Sensitive keyword strategies using free-text and, where available, thesaurus terms were developed to search the electronic databases. Synonyms relating to the intervention (e.g., Rh-Hr Blood-Group System, Rho(D) Immune Globulin, Rh Isoimmunisation and anti-d prophylaxis) were combined with synonyms relating to the patient population (e.g., pregnancy, pregnancy complications, pregnancy trimesters, prenatal care, postnatal care).

Search Restrictions

A methodological filter aimed at identifying controlled clinical trials (including before and after studies) was used in the searches of Medline, Embase and Cinahl. Further filters were used to identify papers relating to cost/s and systematic reviews. Language restrictions were not used on any database, and no date restrictions were applied. All searches were undertaken between May and August 2006.

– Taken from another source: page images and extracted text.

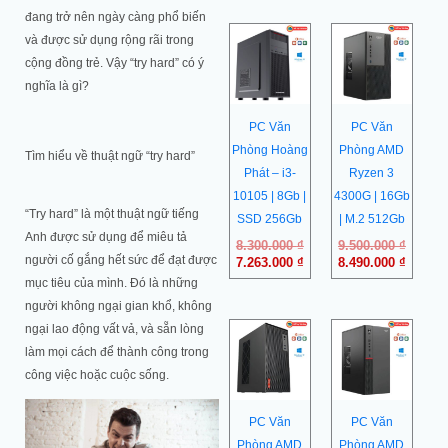
đang trở nên ngày càng phổ biến
Giá
Giá
Giá
Giá
và được sử dụng rộng rãi trong
gốc
hiện
gốc
hiện
cộng đồng trẻ. Vậy “try hard” có ý
là:
tại
là:
tại
8.300.000 ₫.
là:
9.500.0
là:
nghĩa là gì?
7.263.000 ₫.
8.490.0
PC Văn
PC Văn
Phòng Hoàng
Phòng AMD
Tìm hiểu về thuật ngữ “try hard”
Phát – i3-
Ryzen 3
10105 | 8Gb |
4300G | 16Gb
“Try hard” là một thuật ngữ tiếng
SSD 256Gb
| M.2 512Gb
Anh được sử dụng để miêu tả
8.300.000
₫
9.500.000
₫
người cố gắng hết sức để đạt được
7.263.000
₫
8.490.000
₫
mục tiêu của mình. Đó là những
người không ngại gian khổ, không
ngại lao động vất vả, và sẵn lòng
làm mọi cách để thành công trong
công việc hoặc cuộc sống.
PC Văn
PC Văn
Phòng AMD
Phòng AMD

A copy of the general search strategy may be found in Appendix 1 of the Assessment Report (see the "Availability of Companion Documents" field).

Specific systematic searches for adverse event data were not undertaken, and the clinical review therefore includes only adverse event data reported by the included studies.

Inclusion and Exclusion Criteria

Inclusion Criteria

Population: Pregnant women who are rhesus D (RhD)-negative

Intervention: Routine antenatal anti-D prophylaxis (RAADP) using either 2 doses of at least 500 international units (IU) at 28 and 34 weeks' gestation or a single dose of at least 1500 IU at 28 weeks' gestation, in either case followed, if the infant is RhD-positive, by a further dose of anti-D given at, or within 72 hours of, delivery.

Comparator

  • RAADP using different dosing regimens and/or methods of administration
  • No RAADP

Outcomes

  • Sensitisation (alloimmunisation) rates among RhD-negative women delivered of RhD-positive infants (the at-risk population)
  • Incidence of haemolytic disease of the newborn (HDN)
  • Survival of the child
  • Disability of the child
  • Health-related quality of life
  • Adverse effects of treatment

Study design: any of:

  • Systematic reviews
  • Randomised controlled trials
  • Non-randomised controlled trials

Exclusion Criteria

Studies considered methodologically unsound, or not reporting results in the necessary detail.

Cost-Effectiveness

A systematic review of economic evaluations was carried out using the search criteria and databases set out for the clinical effectiveness (see above); the only variation from this being the study design criteria defined as economic evaluations.

NUMBER OF SOURCE DOCUMENTS

Clinical Effectiveness

Total full papers accepted: N=12 (relating to 8 studies of clinical effectiveness):

  • 1 randomized controlled trial (RCT)
  • 1 quasi-RCT
  • 1 community intervention trial
  • 1 retrospective before-and-after trial
  • 5 nonrandomised studies with historical or geographical controls

Cost-Effectiveness

  • Published literature: Total full papers accepted: N=11 (relating to 9 studies)
  • An economic model presented by the Assessment Group was included in the review.

METHODS USED TO ASSESS THE QUALITY AND STRENGTH OF THE EVIDENCE

Expert Consensus

RATING SCHEME FOR THE STRENGTH OF THE EVIDENCE

Not applicable

METHODS USED TO ANALYZE THE EVIDENCE

Meta-Analysis
Review of Published Meta-Analyses
Systematic Review with Evidence Tables

DESCRIPTION OF THE METHODS USED TO ANALYZE THE EVIDENCE

Note from the National Guideline Clearinghouse (NGC): The National Institute for Health and Clinical Excellence (NICE) commissioned an independent academic centre to perform a systematic literature review on the technology considered in this appraisal and prepare a Technology Assessment Report. The Technology Assessment Report for this technology appraisal was prepared by University of Sheffield, School of Health and Related Research (ScHARR) (see the "Availability of Companion Documents" field).

Clinical Effectiveness

Data Abstraction Strategy

Data were abstracted by one researcher using a standardised data extraction form. Any studies which gave rise to uncertainty were reviewed by a second researcher and any disagreements resolved by discussion.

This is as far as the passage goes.